Weis Center for Research, 100 North Academy Avenue, Danville, PA 17822, USA.
Biochem J. 2010 Dec 15;432(3):461-72. doi: 10.1042/BJ20100870.
The Hippo pathway regulates the size of organs by controlling two opposing processes: proliferation and apoptosis. YAP2 (Yes kinase-associated protein 2), one of the three isoforms of YAP, is a WW domain-containing transcriptional co-activator that acts as the effector of the Hippo pathway in mammalian cells. In addition to WW domains, YAP2 has a PDZ-binding motif at its C-terminus. We reported previously that this motif was necessary for YAP2 localization in the nucleus and for promoting cell detachment and apoptosis. In the present study, we show that the tight junction protein ZO (zonula occludens)-2 uses its first PDZ domain to form a complex with YAP2. The endogenous ZO-2 and YAP2 proteins co-localize in the nucleus. We also found that ZO-2 facilitates the nuclear localization and pro-apoptotic function of YAP2, and that this activity of ZO-2 is PDZ-domain-dependent. The present paper is the first report on a PDZ-based nuclear translocation mechanism. Moreover, since the Hippo pathway acts as a tumour suppressor pathway, the YAP2-ZO-2 complex could represent a target for cancer therapy.

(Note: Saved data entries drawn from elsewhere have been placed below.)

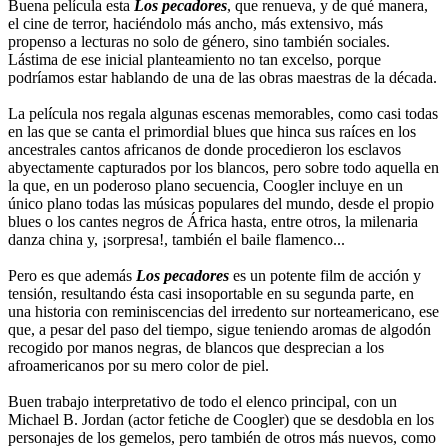
Buena película esta
Los pecadores
, que renueva, y de qué manera,
el cine de terror, haciéndolo más ancho, más extensivo, más
propenso a lecturas no solo de género, sino también sociales.
Lástima de ese inicial planteamiento no tan excelso, porque
podríamos estar hablando de una de las obras maestras de la década.
La película nos regala algunas escenas memorables, como casi todas
en las que se canta el primordial blues que hinca sus raíces en los
ancestrales cantos africanos de donde procedieron los esclavos
abyectamente capturados por los blancos, pero sobre todo aquella en
la que, en un poderoso plano secuencia, Coogler incluye en un
único plano todas las músicas populares del mundo, desde el propio
blues o los cantes negros de África hasta, entre otros, la milenaria
danza china y, ¡sorpresa!, también el baile flamenco...
Pero es que además
Los pecadores
es un potente film de acción y
tensión, resultando ésta casi insoportable en su segunda parte, en
una historia con reminiscencias del irredento sur norteamericano, ese
que, a pesar del paso del tiempo, sigue teniendo aromas de algodón
recogido por manos negras, de blancos que desprecian a los
afroamericanos por su mero color de piel.
Buen trabajo interpretativo de todo el elenco principal, con un
Michael B. Jordan (actor fetiche de Coogler) que se desdobla en los
personajes de los gemelos, pero también de otros más nuevos, como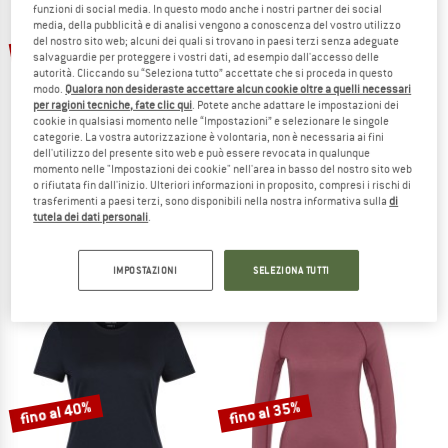
funzioni di social media. In questo modo anche i nostri partner dei social
TO THE SALE
media, della pubblicità e di analisi vengono a conoscenza del vostro utilizzo
fino al 42%
47%
del nostro sito web; alcuni dei quali si trovano in paesi terzi senza adeguate
salvaguardie per proteggere i vostri dati, ad esempio dall'accesso delle
autorità. Cliccando su “Seleziona tutto” accettate che si proceda in questo
modo.
Qualora non desideraste accettare alcun cookie oltre a quelli necessari
per ragioni tecniche, fate clic qui
. Potete anche adattare le impostazioni dei
cookie in qualsiasi momento nelle “Impostazioni” e selezionare le singole
categorie. La vostra autorizzazione è volontaria, non è necessaria ai fini
dell'utilizzo del presente sito web e può essere revocata in qualunque
momento nelle "Impostazioni dei cookie" nell'area in basso del nostro sito web
o rifiutata fin dall'inizio. Ulteriori informazioni in proposito, compresi i rischi di
STOIC
STOIC
trasferimenti a paesi terzi, sono disponibili nella nostra informativa sulla
di
Merino180 BengtSt. T-Shirt
Merino180 BengtSt. Glove
tutela dei dati personali
.
Maglia merino
Guanti
89,95 €
da 53,97 €
34,95 €
18,52 €
IMPOSTAZIONI
SELEZIONA TUTTI
4,7
(40)
4,2
(73)
fino al 40%
fino al 35%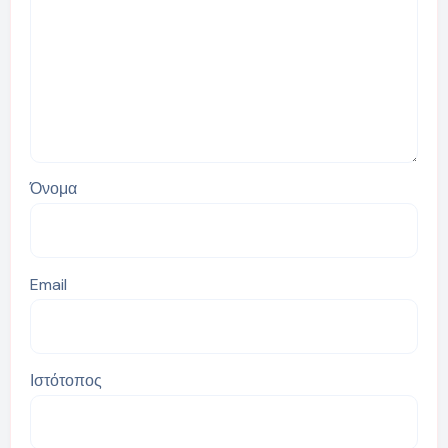
Όνομα
Email
Ιστότοπος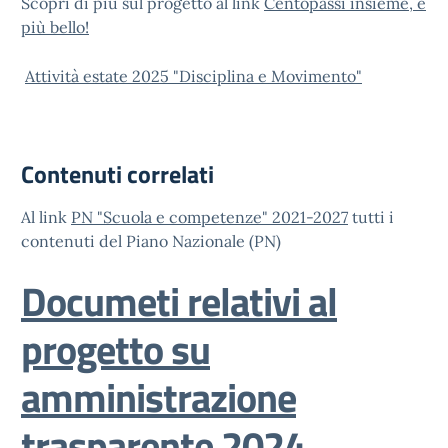
Scopri di più sul progetto al link
Centopassi insieme, è
più bello!
Attività estate 2025 "Disciplina e Movimento"
Contenuti correlati
Al link
PN "Scuola e competenze" 2021-2027
tutti i
contenuti del Piano Nazionale (PN)
Documeti relativi al
progetto su
amministrazione
trasparente 2024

Hippo 通路通过控制两种相反的过程:增殖和细胞凋亡,来调节器官的大小。YAP2(Yes 激酶相关蛋白 2)是 YAP 的三种同工型之一,是哺乳动物细胞 Hippo 通路的效应物,是一个含有 WW 结构域的转录共激活因子。除了 WW 结构域外,YAP2 的 C 末端还有一个 PDZ 结合基序。我们之前的研究表明,该基序对于 YAP2 在核内的定位以及促进细胞脱离和凋亡是必需的。在本研究中,我们发现紧密连接蛋白 ZO-2(封闭蛋白)利用其第一个 PDZ 结构域与 YAP2 形成复合物。内源性 ZO-2 和 YAP2 蛋白在核内共定位。我们还发现 ZO-2 促进 YAP2 的核定位和促凋亡功能,而 ZO-2 的这种活性依赖于 PDZ 结构域。本文首次报道了基于 PDZ 的核易位机制。此外,由于 Hippo 通路作为一种肿瘤抑制途径,YAP2-ZO-2 复合物可能成为癌症治疗的靶点。